|Repository:||Georgia Historical Society|
|Creator:||Mendonsa, Arthur Adonel, 1928-1999.|
|Title:||Arthur Adonel Mendonsa, Jr. papers|
|Extent:||15.75 cubic feet (18 boxes)|
Arthur Adonel “Don” Mendonsa was born on April 5, 1928. He received his Bachelor of Arts degree from Emory University in 1952 and his Master of City Planning from the Georgia Institute of Technology in 1954. Mendonsa was among four other students in the first graduating class of the Georgia Institute of Technology graduate program in City and Regional Planning. His thesis was entitled, "The Application of Selected Sociological Concepts to City Planning."
Mendonsa served as the first Director of City Planning for the Gainesville-Hall County Planning Board in Georgia from 1954-1960. During his tenure this area was substantially altered by the construction of Lake Lanier.

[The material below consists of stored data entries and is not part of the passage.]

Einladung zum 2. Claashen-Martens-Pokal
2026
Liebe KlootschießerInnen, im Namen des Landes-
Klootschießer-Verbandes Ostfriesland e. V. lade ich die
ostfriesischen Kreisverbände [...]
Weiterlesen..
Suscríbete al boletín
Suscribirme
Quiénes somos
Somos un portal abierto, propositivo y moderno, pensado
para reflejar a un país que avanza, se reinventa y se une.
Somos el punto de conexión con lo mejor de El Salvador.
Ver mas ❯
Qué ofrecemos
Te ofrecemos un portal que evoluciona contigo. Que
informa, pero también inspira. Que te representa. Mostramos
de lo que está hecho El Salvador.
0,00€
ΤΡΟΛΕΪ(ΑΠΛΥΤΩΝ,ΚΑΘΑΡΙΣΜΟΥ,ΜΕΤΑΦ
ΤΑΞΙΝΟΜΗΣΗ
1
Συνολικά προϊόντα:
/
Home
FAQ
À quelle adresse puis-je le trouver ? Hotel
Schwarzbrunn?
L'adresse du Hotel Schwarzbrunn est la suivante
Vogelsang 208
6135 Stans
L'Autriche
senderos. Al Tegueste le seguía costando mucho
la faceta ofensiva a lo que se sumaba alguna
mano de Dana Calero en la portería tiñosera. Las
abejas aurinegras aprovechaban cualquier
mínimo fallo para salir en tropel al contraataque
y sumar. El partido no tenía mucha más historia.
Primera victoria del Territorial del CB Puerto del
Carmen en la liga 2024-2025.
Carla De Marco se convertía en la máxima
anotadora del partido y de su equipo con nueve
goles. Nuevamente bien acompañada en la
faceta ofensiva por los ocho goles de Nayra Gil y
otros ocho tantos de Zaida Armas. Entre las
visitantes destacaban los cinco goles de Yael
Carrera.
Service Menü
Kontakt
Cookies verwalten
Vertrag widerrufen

During 1956-1957 he also served as a planner for Charleston County, South Carolina.
In 1960, Mendonsa became the Executive Director of the Savannah-Chatham County, Georgia, Planning Commission. He served in this position until 1962 when he began his tenure as City Manager for the City of Savannah. Mendonsa served as City Manager from 1962-1967 and 1971-1995. In 1987, he directed the preparation of a successful proposal to obtain a $10 million grant from The Annie E. Casey Foundation to address the school performance, teenage pregnancy, and unemployment problems of at-risk youth. This program continues approximately twenty years later as the Chatham-Savannah Youth Futures Authority. As City Manager Mendonsa also founded the City of Savannah Research Library and Municipal Archives in the late 1970s to serve the library information needs of City of Savannah employees.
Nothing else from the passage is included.